ASSIGNED TASK - Your task is to filter the entries and copy every line containing the string "users".

DATASET -
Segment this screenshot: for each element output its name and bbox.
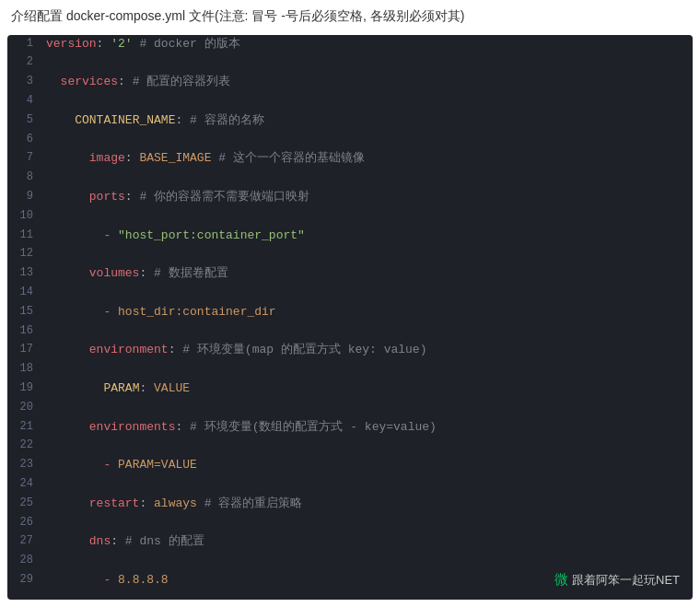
line-content [42,169,693,188]
line-number: 26 [7,514,42,533]
token-val: PARAM=VALUE [118,458,197,472]
table-row: 3 services: # 配置的容器列表 [7,73,693,92]
line-number: 7 [7,149,42,169]
table-row: 16 [7,322,693,342]
line-number: 14 [7,284,42,303]
line-number: 9 [7,188,42,207]
table-row: 28 [7,552,693,571]
line-number: 8 [7,169,42,188]
token-val: BASE_IMAGE [139,151,211,165]
token-plain [46,496,89,510]
table-row: 20 [7,399,693,418]
code-area: 1version: '2' # docker 的版本2 3 services: … [7,35,693,600]
token-key: version [46,37,97,51]
line-content [42,552,693,571]
table-row: 7 image: BASE_IMAGE # 这个一个容器的基础镜像 [7,149,693,169]
token-plain [111,458,118,472]
line-content: - PARAM=VALUE [42,456,693,475]
line-content: dns: # dns 的配置 [42,532,693,552]
line-content [42,245,693,264]
token-comment: # 数据卷配置 [154,266,228,280]
token-key: environment [89,343,169,356]
line-number: 17 [7,341,42,360]
line-number: 20 [7,399,42,418]
token-str: "host_port:container_port" [118,228,305,242]
line-content: restart: always # 容器的重启策略 [42,495,693,514]
line-number: 16 [7,322,42,342]
line-number: 21 [7,418,42,438]
token-key-yellow: CONTAINER_NAME [75,113,175,127]
line-content: volumes: # 数据卷配置 [42,264,693,284]
token-plain [46,420,89,434]
line-number: 22 [7,437,42,456]
table-row: 23 - PARAM=VALUE [7,456,693,475]
table-row: 27 dns: # dns 的配置 [7,532,693,552]
token-comment: # 环境变量(map 的配置方式 key: value) [182,343,426,356]
line-content [42,475,693,495]
line-number: 25 [7,495,42,514]
token-key: dns [89,534,111,548]
table-row: 24 [7,475,693,495]
page-header: 介绍配置 docker-compose.yml 文件(注意: 冒号 -号后必须空… [0,0,700,35]
token-plain [197,496,204,510]
line-number: 4 [7,92,42,111]
line-content: environments: # 环境变量(数组的配置方式 - key=value… [42,418,693,438]
line-number: 13 [7,264,42,284]
line-number: 11 [7,227,42,246]
line-number: 18 [7,360,42,379]
line-number: 28 [7,552,42,571]
token-plain: : [175,420,190,434]
token-plain [46,343,89,356]
token-plain [111,228,118,242]
token-val: host_dir:container_dir [118,305,276,319]
line-number: 19 [7,379,42,399]
line-content: image: BASE_IMAGE # 这个一个容器的基础镜像 [42,149,693,169]
token-comment: # dns 的配置 [125,534,204,548]
token-plain: : [139,496,154,510]
token-plain [46,573,103,587]
line-content [42,131,693,150]
line-number: 15 [7,303,42,322]
token-comment: # docker 的版本 [139,37,239,51]
table-row: 19 PARAM: VALUE [7,379,693,399]
line-number: 2 [7,53,42,73]
token-key: restart [89,496,140,510]
line-number: 10 [7,207,42,227]
line-number: 5 [7,111,42,131]
table-row: 18 [7,360,693,379]
line-content: - host_dir:container_dir [42,303,693,322]
line-number: 3 [7,73,42,92]
token-val: 8.8.8.8 [118,573,169,587]
token-plain [46,228,103,242]
token-plain [111,573,118,587]
line-content: ports: # 你的容器需不需要做端口映射 [42,188,693,207]
table-row: 26 [7,514,693,533]
header-title: 介绍配置 docker-compose.yml 文件(注意: 冒号 -号后必须空… [11,8,464,23]
line-number: 1 [7,35,42,54]
table-row: 5 CONTAINER_NAME: # 容器的名称 [7,111,693,131]
line-content [42,207,693,227]
token-val: always [154,496,197,510]
table-row: 6 [7,131,693,150]
line-content: - "host_port:container_port" [42,227,693,246]
line-number: 23 [7,456,42,475]
token-plain [46,75,61,88]
token-plain [46,190,89,204]
line-number: 12 [7,245,42,264]
token-plain [46,458,103,472]
table-row: 10 [7,207,693,227]
table-row: 15 - host_dir:container_dir [7,303,693,322]
token-plain: : [97,37,111,51]
table-row: 1version: '2' # docker 的版本 [7,35,693,54]
table-row: 2 [7,53,693,73]
token-plain: : [118,75,133,88]
page-container: 介绍配置 docker-compose.yml 文件(注意: 冒号 -号后必须空… [0,0,700,607]
table-row: 4 [7,92,693,111]
token-plain [46,305,103,319]
table-row: 12 [7,245,693,264]
line-content [42,514,693,533]
table-row: 14 [7,284,693,303]
token-key-yellow: PARAM [103,381,139,395]
token-comment: # 这个一个容器的基础镜像 [218,151,365,165]
token-plain: : [169,343,183,356]
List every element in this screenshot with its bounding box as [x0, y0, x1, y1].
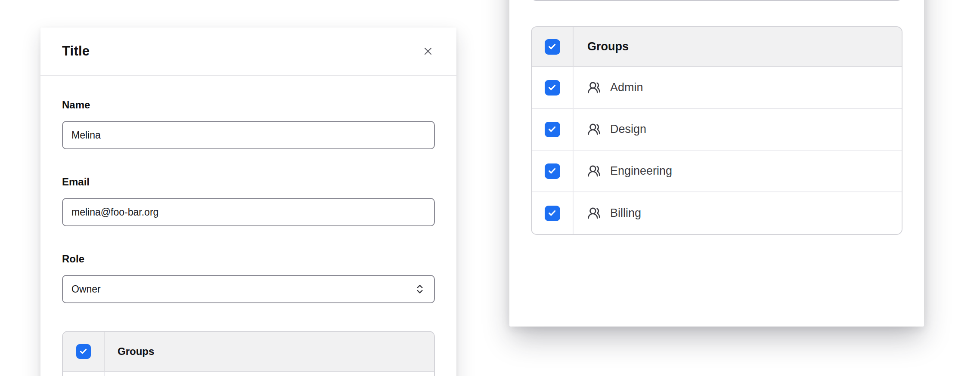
group-row-admin: Admin — [532, 67, 902, 109]
email-input[interactable] — [62, 198, 435, 226]
group-row-label: Billing — [610, 206, 641, 220]
role-select-bottom-edge — [531, 0, 902, 1]
role-field-group: Role Owner — [62, 253, 435, 303]
checkmark-icon — [545, 163, 560, 179]
users-icon — [587, 164, 601, 178]
groups-panel: Groups Admin — [509, 0, 924, 327]
header-checkbox-cell — [532, 27, 574, 66]
checkmark-icon — [545, 206, 560, 221]
role-select-value: Owner — [71, 284, 101, 295]
modal-body: Name Email Role Owner — [40, 76, 456, 376]
groups-table: Groups — [62, 331, 435, 376]
email-field-label: Email — [62, 176, 435, 188]
group-row-checkbox[interactable] — [545, 163, 560, 179]
groups-table: Groups Admin — [531, 26, 902, 235]
group-row-checkbox[interactable] — [545, 80, 560, 96]
group-row-label: Engineering — [610, 164, 672, 178]
groups-table-header-label: Groups — [105, 332, 434, 371]
x-icon — [422, 45, 434, 57]
chevrons-up-down-icon — [414, 283, 425, 296]
groups-table-partial-row — [63, 372, 434, 376]
email-field-group: Email — [62, 176, 435, 226]
role-field-label: Role — [62, 253, 435, 265]
checkmark-icon — [545, 122, 560, 137]
group-row-label: Admin — [610, 81, 643, 94]
group-row-checkbox[interactable] — [545, 206, 560, 221]
close-button[interactable] — [419, 42, 437, 61]
name-field-group: Name — [62, 99, 435, 149]
name-field-label: Name — [62, 99, 435, 111]
modal-title: Title — [62, 43, 90, 59]
group-row-billing: Billing — [532, 192, 902, 234]
groups-select-all-checkbox[interactable] — [545, 39, 560, 55]
users-icon — [587, 123, 601, 136]
modal-header: Title — [40, 28, 456, 76]
group-row-checkbox[interactable] — [545, 122, 560, 137]
group-row-design: Design — [532, 109, 902, 151]
groups-table-header: Groups — [63, 332, 434, 372]
groups-select-all-checkbox[interactable] — [76, 344, 91, 359]
group-row-label: Design — [610, 123, 646, 136]
groups-table-header: Groups — [532, 27, 902, 67]
group-row-engineering: Engineering — [532, 151, 902, 192]
role-select[interactable]: Owner — [62, 275, 435, 303]
users-icon — [587, 206, 601, 220]
name-input[interactable] — [62, 121, 435, 149]
groups-table-header-label: Groups — [574, 27, 902, 66]
checkmark-icon — [545, 39, 560, 55]
header-checkbox-cell — [63, 332, 105, 371]
checkmark-icon — [545, 80, 560, 96]
invite-modal: Title Name Email Role Owner — [40, 28, 456, 376]
checkmark-icon — [76, 344, 91, 359]
users-icon — [587, 81, 601, 94]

TASK SOLUTION -
users-icon — [587, 164, 601, 178]
users-icon — [587, 123, 601, 136]
users-icon — [587, 206, 601, 220]
users-icon — [587, 81, 601, 94]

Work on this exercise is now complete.